Judging from your letters, it's exactly this absence of a custodial sentence for the swindlers, who mugged us for billions of dollars - more than any single recorded street crime - that makes you think Spitzer's settlement with the tech stock boosters is a hollow victory. We ran a selection here.
However Spitzer, who a friend described as "a socialist Torquemada" (more in style, perhaps) but who I nevertheless think is quite amazing, also has many defenders.
"Eliot Spitzer, I believe he deserves a medal," writes Julian Lewis-Booth. "No, he has not been able to go as far as we would have all liked to see him go, at least he is making a good go of it!"

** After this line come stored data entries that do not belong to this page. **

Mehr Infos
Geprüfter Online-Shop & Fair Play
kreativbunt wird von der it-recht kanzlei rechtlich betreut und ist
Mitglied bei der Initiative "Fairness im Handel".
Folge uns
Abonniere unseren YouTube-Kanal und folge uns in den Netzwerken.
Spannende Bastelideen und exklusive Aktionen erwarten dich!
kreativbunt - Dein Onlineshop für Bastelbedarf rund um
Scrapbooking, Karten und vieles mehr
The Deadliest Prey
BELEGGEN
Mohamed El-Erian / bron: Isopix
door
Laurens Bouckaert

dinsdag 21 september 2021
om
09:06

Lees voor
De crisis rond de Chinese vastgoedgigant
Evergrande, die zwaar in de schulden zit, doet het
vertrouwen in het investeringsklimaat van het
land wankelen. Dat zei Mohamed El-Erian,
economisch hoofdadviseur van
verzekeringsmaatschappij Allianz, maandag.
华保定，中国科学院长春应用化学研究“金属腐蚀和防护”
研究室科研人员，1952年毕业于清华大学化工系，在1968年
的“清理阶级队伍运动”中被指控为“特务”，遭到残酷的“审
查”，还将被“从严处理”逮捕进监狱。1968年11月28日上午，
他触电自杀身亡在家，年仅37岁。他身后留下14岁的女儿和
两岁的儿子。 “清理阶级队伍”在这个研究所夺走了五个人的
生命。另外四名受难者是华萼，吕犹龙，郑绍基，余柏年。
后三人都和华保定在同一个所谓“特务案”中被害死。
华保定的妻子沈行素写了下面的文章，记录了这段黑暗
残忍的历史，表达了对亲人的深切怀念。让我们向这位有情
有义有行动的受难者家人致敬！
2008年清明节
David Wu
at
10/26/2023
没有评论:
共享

"I personally find it very sad that he is one of a very few people trying to make sure that these large government supporting conglomerates does not get away with buying the influence they need to avoid prosecution or failure."

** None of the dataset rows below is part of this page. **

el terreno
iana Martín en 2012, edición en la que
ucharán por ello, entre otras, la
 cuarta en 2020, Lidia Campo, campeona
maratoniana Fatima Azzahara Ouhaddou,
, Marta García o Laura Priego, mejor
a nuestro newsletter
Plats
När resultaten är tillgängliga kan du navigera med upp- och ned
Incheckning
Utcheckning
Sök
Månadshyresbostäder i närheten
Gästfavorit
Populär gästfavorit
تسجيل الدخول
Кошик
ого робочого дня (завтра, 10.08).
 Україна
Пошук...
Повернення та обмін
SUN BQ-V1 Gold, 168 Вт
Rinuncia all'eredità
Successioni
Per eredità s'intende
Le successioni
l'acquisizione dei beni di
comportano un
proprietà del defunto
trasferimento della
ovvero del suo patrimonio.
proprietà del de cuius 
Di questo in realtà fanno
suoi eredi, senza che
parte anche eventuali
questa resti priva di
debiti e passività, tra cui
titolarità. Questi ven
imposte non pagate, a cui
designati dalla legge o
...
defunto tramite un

"I hope that he manages to stay in his position, can you imagine the back biting, sniping and attempts to corrupt or indicate that he is corrupt going on at the moment?"

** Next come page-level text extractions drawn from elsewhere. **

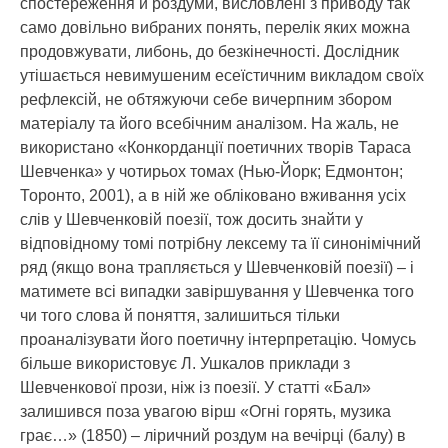
спостереження й роздуми, висловлені з приводу так
само довільно вибраних понять, перелік яких можна
продовжувати, либонь, до безкінечності. Дослідник
утішається невимушеним есеїстичним викладом своїх
рефлексій, не обтяжуючи себе вичерпним збором
матеріалу та його всебічним аналізом. На жаль, не
використано «Конкорданції поетичних творів Тараса
Шевченка» у чотирьох томах (Нью-Йорк; Едмонтон;
Торонто, 2001), а в ній же обліковано вживання усіх
слів у Шевченковій поезії, тож досить знайти у
відповідному томі потрібну лексему та її синонімічний
ряд (якщо вона трапляється у Шевченковій поезії) – і
матимете всі випадки завіршування у Шевченка того
чи того слова й поняття, залишиться тільки
проаналізувати його поетичну інтерпретацію. Чомусь
більше використовує Л. Ушкалов приклади з
Шевченкової прози, ніж із поезії. У статті «Бал»
залишився поза увагою вірш «Огні горять, музика
грає…» (1850) – ліричний роздум на вечірці (балу) в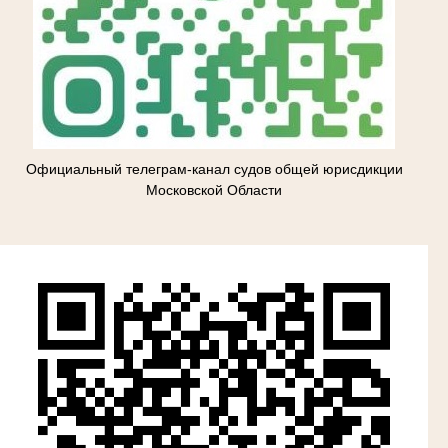
Официальный телеграм-канал судов общей юрисдикции
Московской Области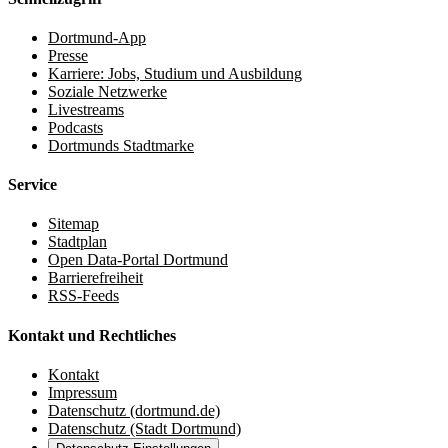
Dortmund-App
Presse
Karriere: Jobs, Studium und Ausbildung
Soziale Netzwerke
Livestreams
Podcasts
Dortmunds Stadtmarke
Service
Sitemap
Stadtplan
Open Data-Portal Dortmund
Barrierefreiheit
RSS-Feeds
Kontakt und Rechtliches
Kontakt
Impressum
Datenschutz (dortmund.de)
Datenschutz (Stadt Dortmund)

I bet. Nothing frightens ersatz-populists like a real populist. Since the swindlers, who are fortunate not find themselves swinging from lampposts, are happy to call it a draw.
And one honest fund manager had this to add:
"I have been working for about a decade on Wall Street (as a risk manager) and sold most of my holdings long before 2000 - as well as advised others to do the same - but have seen many lose their hard-earned retirement pensions and then their jobs as a result of the lack of accountability of American industry and its supporting capital markets. Many times I overheard - as far back as the mid-nineties - investment bankers discuss the ridiculous valuations of market indices and the manner in which Wall Street was fueling those valuations with meaningless "research".
"Congratulation on your article. This is indeed one of the few insightful - and insightful it is - articles I have read dealing with the settlement and the environment that brought it about. I am particularly impressed with the manner in which you weave what effectively has been the emasculation of political discourse into the conditions that have brought about the crisis American enterprise is now facing, including a profoundly corrupt capital market infrastructure, wholesale transfer of wealth to unaccountable executives from individual shareholders, and so on and so forth."
Here are some alternative cures:
"He saw the problem but missed the cure," Steve Guenther from Tampa, Fl. reminds us:
"These Wall Street guys throw money around like toys. They get some cash, stash it buy a house in Florida, fund trusts for the kids and have the company pay fines.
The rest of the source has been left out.